Twice last week I was on panels with Republicans who expressed surprise about the “unseemly” tactics employed by Democrats in passing health care reform. The horsetrading was so “venal!” The process so “hyperpartisan!” Noble Americans, we should all be so very shocked!
Well, not really.
Those decrying the “hyperpartisanship” may have forgotten Republican Senator Jim DeMint’s rallying cry to the tea partiers and their GOP allies, in which he boasted that if they could “stop” the President on health care reform it would be his “Waterloo.” Indeed, according to Senator DeMint, it would “break him.”
“Break him?” What sort of Charles Bronson wannabe is that Jim DeMint? All this talk about “breaking people” is mildly reminiscent of what the bad guys wanted to do to the blue people inAvatar. And now those who wanted to do the “breaking” are whining about a lack of bipartisanship?
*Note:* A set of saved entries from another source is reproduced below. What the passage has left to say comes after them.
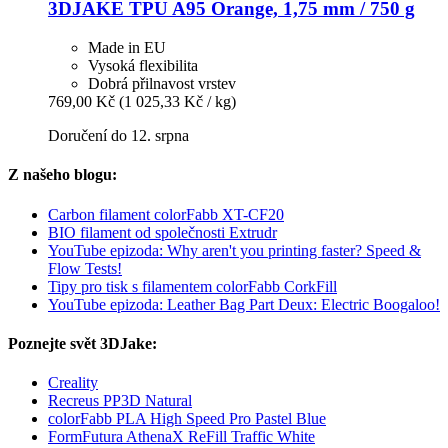
3DJAKE
TPU A95 Orange, 1,75 mm / 750 g
Made in EU
Vysoká flexibilita
Dobrá přilnavost vrstev
769,00 Kč
(1 025,33 Kč / kg)
Doručení do 12. srpna
Z našeho blogu:
Carbon filament colorFabb XT-CF20
BIO filament od společnosti Extrudr
YouTube epizoda: Why aren't you printing faster? Speed &
Flow Tests!
Tipy pro tisk s filamentem colorFabb CorkFill
YouTube epizoda: Leather Bag Part Deux: Electric Boogaloo!
Poznejte svět 3DJake:
Creality
Recreus PP3D Natural
colorFabb PLA High Speed Pro Pastel Blue
FormFutura AthenaX ReFill Traffic White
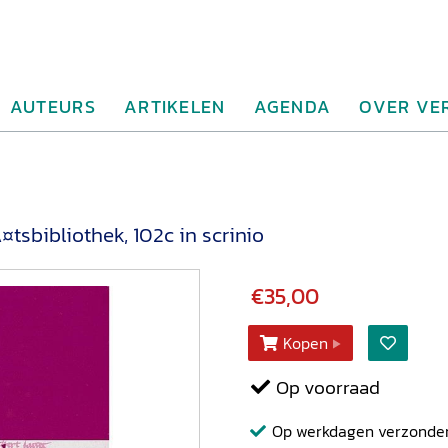
AUTEURS
ARTIKELEN
AGENDA
OVER VE
tsbibliothek, 102c in scrinio
€35,00
Kopen
Op voorraad
Op werkdagen verzonden b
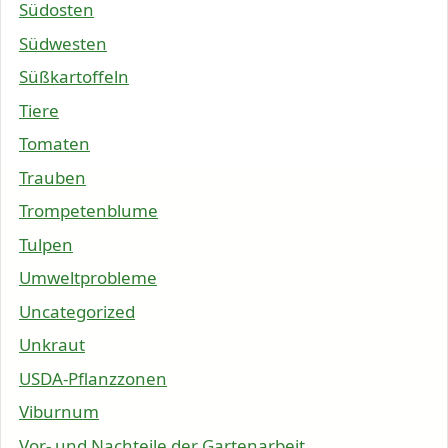
Südosten
Südwesten
Süßkartoffeln
Tiere
Tomaten
Trauben
Trompetenblume
Tulpen
Umweltprobleme
Uncategorized
Unkraut
USDA-Pflanzzonen
Viburnum
Vor- und Nachteile der Gartenarbeit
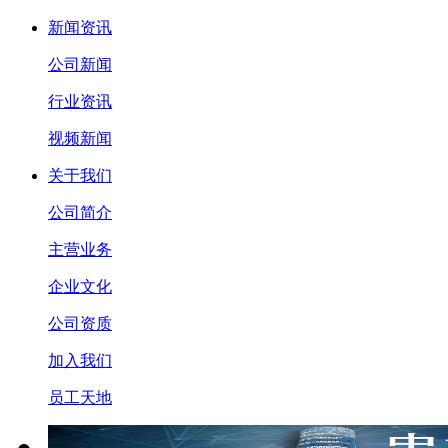
新闻资讯
公司新闻
行业资讯
视频新闻
关于我们
公司简介
主营业务
企业文化
公司资质
加入我们
员工天地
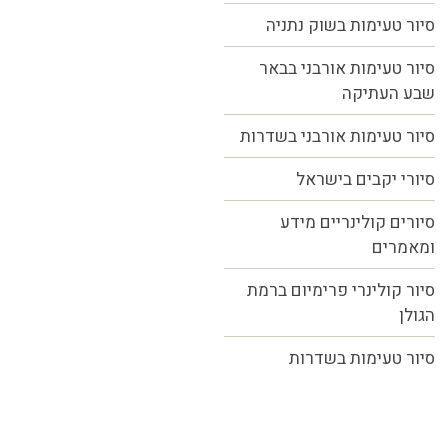
סיור טעימות בשוק נתניה
סיור טעימות אורבני בבאר
שבע העתיקה
סיור טעימות אורבני בשדרות
סיורי יקבים בישראל
סיורים קולינריים מידע
ומאמרים
סיור קולינרי פרימיום ברמת
הגולן
סיור טעימות בשדרות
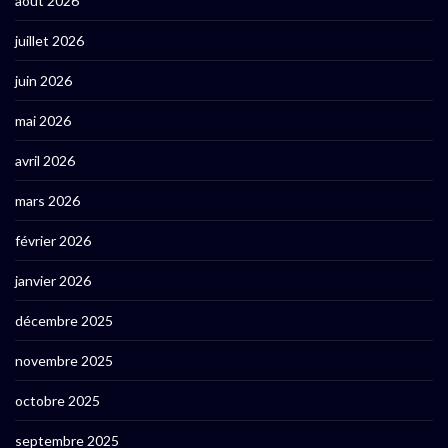
août 2026
juillet 2026
juin 2026
mai 2026
avril 2026
mars 2026
février 2026
janvier 2026
décembre 2025
novembre 2025
octobre 2025
septembre 2025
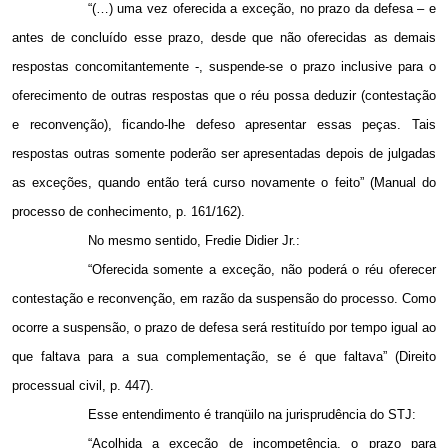
“(…) uma vez oferecida a exceção, no prazo da defesa – e
antes de concluído esse prazo, desde que não oferecidas as demais
respostas concomitantemente -, suspende-se o prazo inclusive para o
oferecimento de outras respostas que o réu possa deduzir (contestação
e reconvenção), ficando-lhe defeso apresentar essas peças. Tais
respostas outras somente poderão ser apresentadas depois de julgadas
as exceções, quando então terá curso novamente o feito” (Manual do
processo de conhecimento, p. 161/162).
No mesmo sentido, Fredie Didier Jr.:
“Oferecida somente a exceção, não poderá o réu oferecer
contestação e reconvenção, em razão da suspensão do processo. Como
ocorre a suspensão, o prazo de defesa será restituído por tempo igual ao
que faltava para a sua complementação, se é que faltava” (Direito
processual civil, p. 447).
Esse entendimento é tranqüilo na jurisprudência do STJ:
“Acolhida a exceção de incompetência, o prazo para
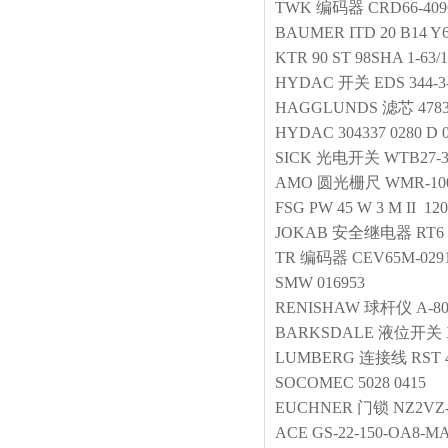
TWK
编码器
CRD66-409
BAUMER
ITD 20 B14 Y
KTR
90 ST 98SHA 1-63/
HYDAC
开关
EDS 344-3
HAGGLUNDS
滤芯
478
HYDAC
304337 0280 D
SICK
光电开关
WTB27-3
AMO
圆光栅尺
WMR-100
FSG
PW 45 W 3 M II 12
JOKAB
安全继电器
RT6
TR
编码器
CEV65M-029
SMW
016953
RENISHAW
球杆仪
A-80
BARKSDALE
液位开关
LUMBERG
连接线
RST 
SOCOMEC
5028 0415
EUCHNER
门锁
NZ2VZ-
ACE
GS-22-150-OA8-MA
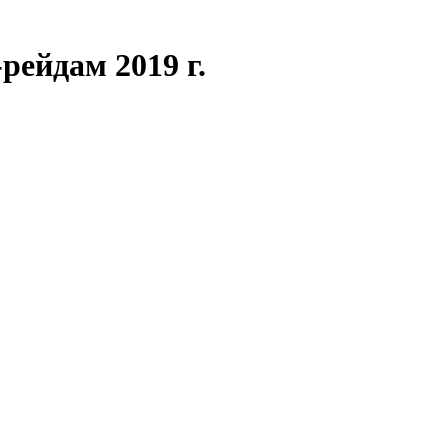
рейдам 2019 г.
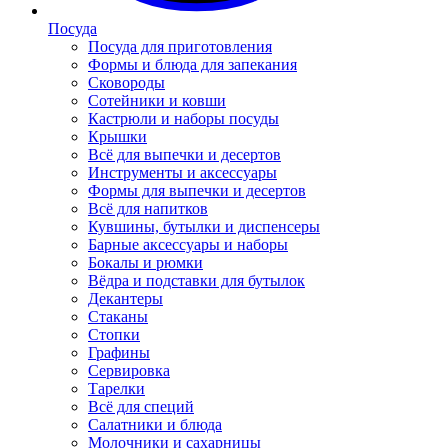
Посуда
Посуда для приготовления
Формы и блюда для запекания
Сковороды
Сотейники и ковши
Кастрюли и наборы посуды
Крышки
Всё для выпечки и десертов
Инструменты и аксессуары
Формы для выпечки и десертов
Всё для напитков
Кувшины, бутылки и диспенсеры
Барные аксессуары и наборы
Бокалы и рюмки
Вёдра и подставки для бутылок
Декантеры
Стаканы
Стопки
Графины
Сервировка
Тарелки
Всё для специй
Салатники и блюда
Молочники и сахарницы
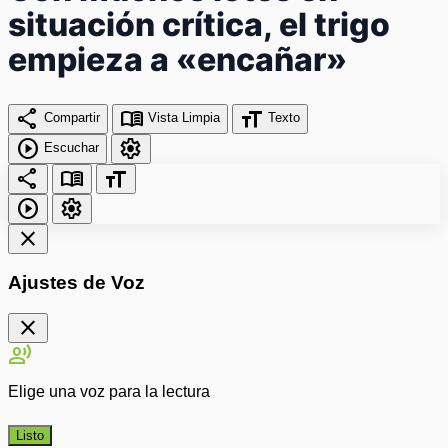
situación crítica, el trigo
empieza a «encañar»
share
menu_book
format_size
Compartir
Vista Limpia
Texto
play_circle
settings
Escuchar
share
menu_book
format_size
play_circle
settings
close
Ajustes de Voz
close
record_voice_over
Elige una voz para la lectura
Listo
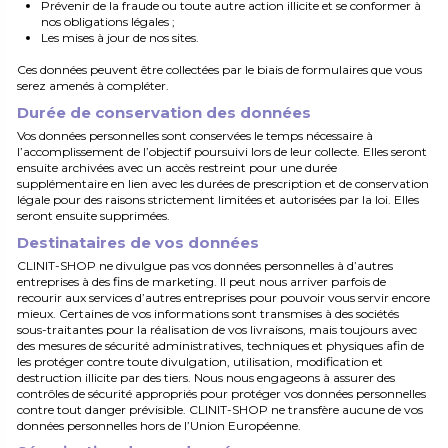
Prévenir de la fraude ou toute autre action illicite et se conformer à
nos obligations légales ;
Les mises à jour de nos sites.
Ces données peuvent être collectées par le biais de formulaires que vous
serez amenés à compléter.
Durée de conservation des données
Vos données personnelles sont conservées le temps nécessaire à
l’accomplissement de l’objectif poursuivi lors de leur collecte. Elles seront
ensuite archivées avec un accès restreint pour une durée
supplémentaire en lien avec les durées de prescription et de conservation
légale pour des raisons strictement limitées et autorisées par la loi. Elles
seront ensuite supprimées.
Destinataires de vos données
CLINIT-SHOP ne divulgue pas vos données personnelles à d’autres
entreprises à des fins de marketing. Il peut nous arriver parfois de
recourir aux services d’autres entreprises pour pouvoir vous servir encore
mieux. Certaines de vos informations sont transmises à des sociétés
sous-traitantes pour la réalisation de vos livraisons, mais toujours avec
des mesures de sécurité administratives, techniques et physiques afin de
les protéger contre toute divulgation, utilisation, modification et
destruction illicite par des tiers. Nous nous engageons à assurer des
contrôles de sécurité appropriés pour protéger vos données personnelles
contre tout danger prévisible. CLINIT-SHOP ne transfère aucune de vos
données personnelles hors de l’Union Européenne.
But even more curious are the complaints about the “horsetrading.” Yes, Senator Ben Nelson, in addition to acquiring for himself the dubious honor of making abortion coverage more onerous for women receiving federal subsidies, did manage to collect a number of special goodies for Nebraska.
Perhaps Republican Senate Minority leader Mitch McConnell could weigh in on that whole special goodie thing, since he managed to pull in around $51 million in special favors for the state of Kentucky in an omnibus spending bill earlier this year.
Obviously this process has been as ugly as that which attends most significant legislation. To suggest it is any uglier is nothing but a passive-aggressive attack against reform.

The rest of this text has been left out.